# New Camera, Pics Around My Beautiful City



## katwillny (Jan 24, 2013)

Went around my city today taking pictures with the Nikon. Most of the day my hands were frozen even with gloves on.  Enjoy.


----------



## katwillny (Jan 24, 2013)

A few more.


----------



## Steve T (Jan 24, 2013)

Nice pics.  What part of Dutchess?  Where do you buy pellets?


----------



## katwillny (Jan 24, 2013)

Im in Beacon, I get my pellets from Lowes in Newburgh or Home Depot in Fishkill. Mostly Fishkill since its a stones throw away from my house. Where're You?


----------



## Beer Belly (Jan 25, 2013)

I used to live in Poughquag....Dalton Farms....still get up that way a couple times a month to visit family. Got a few here from Ducthess County


----------



## Flatbedford (Jan 28, 2013)

So much more ice on the river up there than down in Croton,


----------



## katwillny (Jan 28, 2013)

Yea Steve, it was in the single digits most of last week, sometimes dipping into below zero.


----------



## Flatbedford (Jan 28, 2013)

We were low teens, maybe high singles at night. Interesting how much of a difference 25 miles makes.


----------



## katwillny (Jan 28, 2013)

Probably Mount Beacon has something to do with that. The wind was whipping most of last week. This week is balmy, its 34 tonight


----------



## Flatbedford (Jan 28, 2013)

Gonna be in the 50s by mid week.

Nice pics BTW. We haven't been up that way in a while.


----------



## Defiant (Jan 29, 2013)

Nice photo's. Which Nikon are you using? Looking at digi Nikons still have my 35mm ftns.


----------



## Kitchen (Jan 29, 2013)

katwillny said:


> Im in Beacon, I get my pellets from Lowes in Newburgh or Home Depot in Fishkill. Mostly Fishkill since its a stones throw away from my house. Where're You?


 
I got the best bowl of ice cream in Beacon last summer.  The place on the corner.  Hudson Glass is where you'll find my wife anytime we are in town.  I work at Mohonk.


----------



## katwillny (Jan 29, 2013)

Kitchen said:


> I got the best bowl of ice cream in Beacon last summer. The place on the corner. Hudson Glass is where you'll find my wife anytime we are in town. I work at Mohonk.

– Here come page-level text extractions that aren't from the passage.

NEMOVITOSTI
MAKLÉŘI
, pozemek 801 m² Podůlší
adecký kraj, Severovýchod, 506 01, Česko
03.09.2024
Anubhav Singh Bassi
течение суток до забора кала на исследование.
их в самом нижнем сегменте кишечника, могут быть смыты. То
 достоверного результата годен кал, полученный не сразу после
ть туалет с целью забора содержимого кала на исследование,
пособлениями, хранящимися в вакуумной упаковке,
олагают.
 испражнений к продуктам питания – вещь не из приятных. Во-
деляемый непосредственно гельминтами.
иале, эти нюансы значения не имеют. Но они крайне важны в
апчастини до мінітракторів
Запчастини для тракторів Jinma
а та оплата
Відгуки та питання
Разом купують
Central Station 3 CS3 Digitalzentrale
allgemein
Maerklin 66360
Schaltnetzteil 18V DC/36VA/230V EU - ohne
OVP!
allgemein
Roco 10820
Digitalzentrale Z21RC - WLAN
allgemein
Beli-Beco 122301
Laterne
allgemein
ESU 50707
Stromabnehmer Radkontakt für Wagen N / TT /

OH yea, Jane's ice cream. We walk there as a family on summer nights. Its a Christmas shop now during the winter months.Great place.


----------



## muncybob (Jan 30, 2013)

Nice pics. Love my Nikon too, one day I'll actually learn how to use it out of auto mode


----------



## katwillny (Jan 30, 2013)

Defiant said:


> Nice photo's. Which Nikon are you using? Looking at digi Nikons still have my 35mm ftns.


I have the D3200 with the regular 18/55 lens, I am getting a 70/300 lens in a few weeks.


----------



## Flatbedford (Jan 31, 2013)

We bought a D3100 for my stepson in the fall. He's taking a few digital photography classes in college now. Seems like a nice camera. I haven't had a chance to play with it yet though. I'd like to get one for Mrs. Flatbedford and myself too.


----------



## MasterMech (Feb 6, 2013)

Beer Belly said:


> Got a few here from Ducthess County​


 
Originally from Dutchess County.  Grew up in the Mabbettsville/Millbrook Area


----------



## nate379 (Feb 6, 2013)

BogyDave lives maybe 6-7 miles from me as "as the crow flies" and he will have temps sometimes 10* +- what I have hear at the house... Have had it nice and sunny here and it was POURING rain by where he is and vice versa.



Flatbedford said:


> Interesting how much of a difference 25 miles makes.


----------



## Gasifier (Feb 6, 2013)

Nice katwillny. Nice. I like them. You should have a new hobby taking photos and sharing them. You must share at least half with the hearth.com crowd though.


----------



## katwillny (Feb 6, 2013)

Nice katwillny. Nice. I like them. You should have a new hobby taking photos and sharing them. You must share at least half with the hearth.com crowd though.
Yes, I thought i would actually have more time to go out and take pictures but it doesnt seem that way. So much to do with the kitchen renovation and everything else. We are supposed to get close to a foot of snow this friday so i look forward to taking pics of snow in our city.


----------



## katwillny (Feb 7, 2013)

More Pictures out and about with the new camera.


----------



## MasterMech (Feb 7, 2013)

Ha. Used to love riding down 9D, going through that tunnel.  The louder your bike was, the more fun you had.


----------



## katwillny (Feb 8, 2013)

The kids love it when I honk the horn as we drive through there.


----------



## Gasifier (Feb 8, 2013)

Good shots.


----------



## katwillny (Feb 8, 2013)

I took the tunnel shot from inside my wifes case as she was driving, I was tempted to get out of the car and take the shot,but the kids were in the car, didnt think it was a good example.


----------



## thewoodlands (Feb 8, 2013)

katwillny said:


> The kids love it when I honk the horn as we drive through there.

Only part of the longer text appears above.